Shed no tears for Lawrence H. Summers, forced out of contention for the Federal Reserve chairmanship by liberal Democratic opponents who thought he was too close to Wall Street.

Though brilliant, the Harvard economist has nonetheless ticked off too many people in his long and brash career, not only on policy grounds but also because of his famously caustic personality. Note to future careerists: Niceness counts.

Nor should you pity President Barack Obama, who reportedly favored Summers. The president is reaping what he sowed. He started the unseemly squabble among Democrats by awkwardly announcing that the current chairman, Ben S. Bernanke, had "already stayed a lot longer than he wanted or he was supposed to." That was in June, when Bernanke was still in the middle of a second four-year term to which Obama had appointed him and had not yet publicized his own intentions.

Obama defended Summers in closed-door meetings with congressional Democrats but never mustered the gumption to nominate him and bring his party into line.

No, the real victims here are the Federal Reserve and its chairmanship, both of which are supposed to be above politics but have been dragged deep into the same political muck that stains every other institution in this polarized capital. The question is how much Fed independence, actual and perceived, has been harmed and for how long.

Of course, the Fed has never been completely apolitical. President Richard Nixon pushed his handpicked Republican Fed chairman, Arthur Burns, to engineer a boom for his 1972 re-election campaign. The 1978 Humphrey-Hawkins Act, passed by a Democratic Congress and signed by Democratic President Jimmy Carter, put the Fed in charge of value-laden (i.e., political) trade-offs by requiring it to minimize both inflation and unemployment.

Meanwhile, the Fed's role as a financial regulator has grown, subjecting it to constant lobbying from interest groups and their allies in Congress.

In 2010, Republicans mounted an unjustified but successful partisan attack on Obama's nomination of Peter Diamond to be one of the Fed's seven governors.

Still, the Fed managed to avoid undue politicization.

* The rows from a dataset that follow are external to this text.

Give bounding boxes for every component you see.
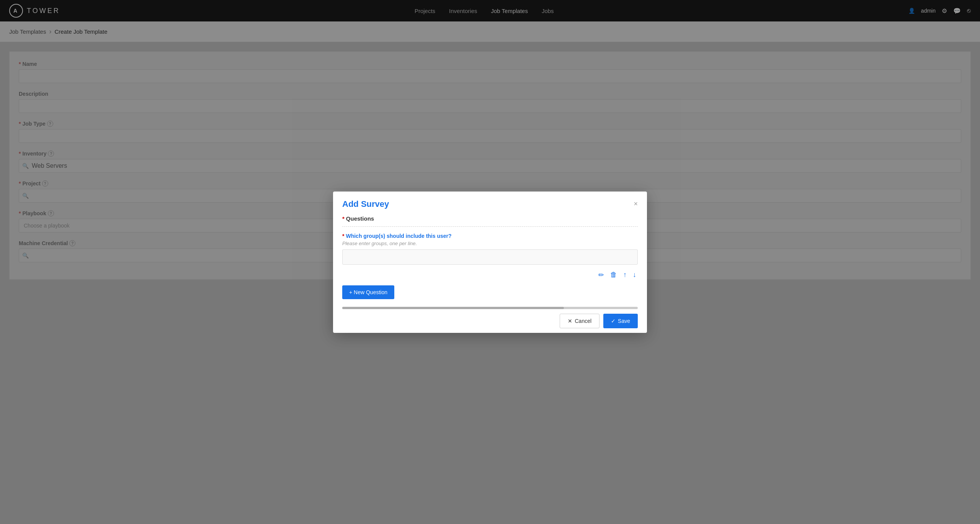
section-divider [342,226,638,227]
questions-required: * [342,215,345,222]
cancel-button[interactable]: ✕ Cancel [560,314,599,328]
add-survey-modal: Add Survey × * Questions * Which group(s… [333,192,647,333]
question-answer-input[interactable]: users [342,249,638,265]
modal-scrollbar-area [333,305,647,309]
edit-question-icon[interactable]: ✏ [597,269,606,281]
question-label-text: Which group(s) should include this user? [346,233,451,239]
modal-close-button[interactable]: × [634,200,638,208]
question-item: * Which group(s) should include this use… [342,233,638,281]
question-label: * Which group(s) should include this use… [342,233,638,239]
modal-overlay: Add Survey × * Questions * Which group(s… [0,0,980,524]
save-button[interactable]: ✓ Save [603,314,638,328]
move-up-icon[interactable]: ↑ [622,269,628,281]
cancel-label: Cancel [575,318,591,324]
questions-section-header: * Questions [342,215,638,222]
question-required: * [342,233,344,239]
move-down-icon[interactable]: ↓ [631,269,638,281]
modal-body[interactable]: * Questions * Which group(s) should incl… [333,215,647,305]
delete-question-icon[interactable]: 🗑 [609,269,619,281]
questions-label: Questions [346,215,374,222]
cancel-icon: ✕ [568,318,572,324]
save-icon: ✓ [611,318,616,324]
question-actions: ✏ 🗑 ↑ ↓ [342,269,638,281]
question-hint: Please enter groups, one per line. [342,241,638,246]
modal-title: Add Survey [342,199,389,209]
save-label: Save [618,318,630,324]
modal-footer: ✕ Cancel ✓ Save [333,309,647,333]
modal-header: Add Survey × [333,192,647,215]
new-question-button[interactable]: + New Question [342,285,394,299]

Chairman is the key job, and all chairmen since August 1979 — Paul A. Volcker, Alan H. Greenspan and Bernanke — served at least part of their tenure after being reappointed by a president of the opposite party.

In all that time, the closest Senate confirmation vote was 70 to 30 in favor of Bernanke's reappointment in 2010.

Now Summers' withdrawal under fire suggests the Fed's top position may be subject not only to fierce wrangling between the parties but within them. He never got a hearing, just a lot of flak about what he or his competitor, Janet Yellen, might do in office.

Supposedly Summers would have unduly tightened monetary policy, perhaps even more than the bond-buying "taper" Bernanke is already weighing. Says who? Last I checked, Summers hadn't tipped his hand about monetary policy and was waging an op-ed campaign for greater infrastructure spending, out of concern for jobs.

Critics blame Summers not just for being abrasive (fair enough) but also for supporting financial deregulation as President Bill Clinton's Treasury secretary, which allegedly led to economic meltdown years later. Worse, Summers never admitted the mistake or apologized for it, as Michael Hirsh emphasized in a National Journal rendition of the critics' arguments. Ergo, Summers would still be pro-Wall Street now.

I did not know that atoning for policy judgments that were made in good faith, but can be questioned in hindsight, was a precondition for the Fed chairmanship. If it were, Bernanke would have been disqualified due to his backing of low-interest-rate policies at the Fed under Greenspan — which many blame for the housing bubble.

In early 2007, Bernanke declared that the subprime mortgage crash was "likely to be contained." Whoops.

Still, as chairman, Bernanke's been good to great. Probably that's because he's a first-rate economist who doesn't ruminate on the past but judges the issues before him according to the best available data — a description that also fits Summers, and Yellen, for that matter.

The Summers fight was a power struggle, not a serious policy debate. Progressives were determined to roll the White House and, inexplicably, the White House let them.

Neither side seemed too concerned about the political independence of an institution whose essential attribute is a capacity to resist demands for easy money, if necessary — parties and elections be damned.

As two distinguished Harvard economists put it in a 1993 paper: "Insulating monetary policy from the political process . . . helps enforce the low inflation equilibrium. Without some degree of political independence, it would be impossible to appoint a central banker more inflation averse than a majority of the voters, which is a socially desirable goal." Their names? Alberto Alesina and Lawrence H. Summers.

Charles Lane is a member of the Washington Post's editorial board.